### [Task instructions]
Return every line of the listing that includes the string "امتیاز".

======== Task input

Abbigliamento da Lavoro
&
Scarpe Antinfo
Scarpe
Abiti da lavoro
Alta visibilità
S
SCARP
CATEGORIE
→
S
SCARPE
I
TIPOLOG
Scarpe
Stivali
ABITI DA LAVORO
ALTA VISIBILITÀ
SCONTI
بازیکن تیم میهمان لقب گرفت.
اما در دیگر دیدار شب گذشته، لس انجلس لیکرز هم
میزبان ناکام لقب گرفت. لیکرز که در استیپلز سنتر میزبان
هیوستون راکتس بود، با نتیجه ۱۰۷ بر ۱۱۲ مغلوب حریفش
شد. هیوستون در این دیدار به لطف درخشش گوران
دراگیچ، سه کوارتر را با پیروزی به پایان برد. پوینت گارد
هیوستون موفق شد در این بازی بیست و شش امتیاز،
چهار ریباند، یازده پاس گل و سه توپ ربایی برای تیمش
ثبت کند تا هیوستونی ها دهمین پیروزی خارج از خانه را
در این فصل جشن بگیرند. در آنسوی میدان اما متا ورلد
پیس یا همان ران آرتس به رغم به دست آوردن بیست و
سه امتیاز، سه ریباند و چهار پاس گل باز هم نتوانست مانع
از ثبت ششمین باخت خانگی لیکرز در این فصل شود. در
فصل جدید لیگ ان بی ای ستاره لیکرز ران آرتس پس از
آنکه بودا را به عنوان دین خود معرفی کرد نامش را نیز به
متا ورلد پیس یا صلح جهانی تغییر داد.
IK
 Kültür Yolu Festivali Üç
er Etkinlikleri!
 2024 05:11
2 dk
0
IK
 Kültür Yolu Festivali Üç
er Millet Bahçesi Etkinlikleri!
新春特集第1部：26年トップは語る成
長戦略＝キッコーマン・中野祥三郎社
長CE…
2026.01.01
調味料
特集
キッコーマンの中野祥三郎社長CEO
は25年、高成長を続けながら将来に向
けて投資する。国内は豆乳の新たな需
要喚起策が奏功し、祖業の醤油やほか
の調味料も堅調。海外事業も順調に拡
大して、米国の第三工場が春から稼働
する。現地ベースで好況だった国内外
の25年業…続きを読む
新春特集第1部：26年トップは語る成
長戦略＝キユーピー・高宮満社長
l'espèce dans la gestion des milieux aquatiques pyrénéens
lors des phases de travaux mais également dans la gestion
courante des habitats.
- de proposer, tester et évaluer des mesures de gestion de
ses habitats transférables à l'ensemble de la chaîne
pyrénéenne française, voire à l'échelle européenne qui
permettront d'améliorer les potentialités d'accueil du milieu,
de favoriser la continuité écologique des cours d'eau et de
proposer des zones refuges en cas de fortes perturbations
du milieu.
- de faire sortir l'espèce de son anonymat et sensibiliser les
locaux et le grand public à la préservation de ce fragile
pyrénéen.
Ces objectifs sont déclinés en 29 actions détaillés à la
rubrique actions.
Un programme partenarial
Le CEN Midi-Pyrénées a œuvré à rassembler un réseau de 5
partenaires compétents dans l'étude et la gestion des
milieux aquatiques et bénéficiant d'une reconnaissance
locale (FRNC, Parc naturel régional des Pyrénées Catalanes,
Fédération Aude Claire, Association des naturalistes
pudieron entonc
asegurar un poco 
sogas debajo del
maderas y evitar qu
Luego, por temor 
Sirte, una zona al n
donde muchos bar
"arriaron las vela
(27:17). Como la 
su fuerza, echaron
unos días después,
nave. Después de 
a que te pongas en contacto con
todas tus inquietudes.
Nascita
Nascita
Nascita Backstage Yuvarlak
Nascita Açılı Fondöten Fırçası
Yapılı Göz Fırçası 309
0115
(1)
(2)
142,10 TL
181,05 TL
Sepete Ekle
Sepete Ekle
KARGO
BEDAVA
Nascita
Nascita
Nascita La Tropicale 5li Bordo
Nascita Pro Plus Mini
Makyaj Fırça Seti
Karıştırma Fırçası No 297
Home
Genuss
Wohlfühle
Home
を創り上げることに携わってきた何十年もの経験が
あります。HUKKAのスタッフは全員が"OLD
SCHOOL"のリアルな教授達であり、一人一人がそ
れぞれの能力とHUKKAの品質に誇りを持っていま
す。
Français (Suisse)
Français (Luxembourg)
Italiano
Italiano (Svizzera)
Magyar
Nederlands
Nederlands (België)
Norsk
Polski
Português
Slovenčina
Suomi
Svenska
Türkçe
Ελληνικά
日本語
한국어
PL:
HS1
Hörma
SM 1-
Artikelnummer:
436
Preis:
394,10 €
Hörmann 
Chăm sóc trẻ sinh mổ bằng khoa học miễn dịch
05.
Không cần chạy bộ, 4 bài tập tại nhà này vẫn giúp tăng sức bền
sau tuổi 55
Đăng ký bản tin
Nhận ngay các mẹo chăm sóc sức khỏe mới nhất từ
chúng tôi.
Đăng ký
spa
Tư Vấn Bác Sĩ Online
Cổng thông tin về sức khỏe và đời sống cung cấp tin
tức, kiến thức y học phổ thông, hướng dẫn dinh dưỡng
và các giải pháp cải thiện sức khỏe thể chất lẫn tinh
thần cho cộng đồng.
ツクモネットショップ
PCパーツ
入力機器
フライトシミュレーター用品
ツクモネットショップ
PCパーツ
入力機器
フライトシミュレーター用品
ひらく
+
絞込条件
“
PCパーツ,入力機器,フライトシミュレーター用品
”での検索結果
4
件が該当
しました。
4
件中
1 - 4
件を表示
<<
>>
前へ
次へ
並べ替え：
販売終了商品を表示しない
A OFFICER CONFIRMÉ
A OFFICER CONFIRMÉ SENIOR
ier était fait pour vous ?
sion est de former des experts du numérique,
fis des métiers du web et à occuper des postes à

================

### [Problem solution]
هیوستون موفق شد در این بازی بیست و شش امتیاز،
سه امتیاز، سه ریباند و چهار پاس گل باز هم نتوانست مانع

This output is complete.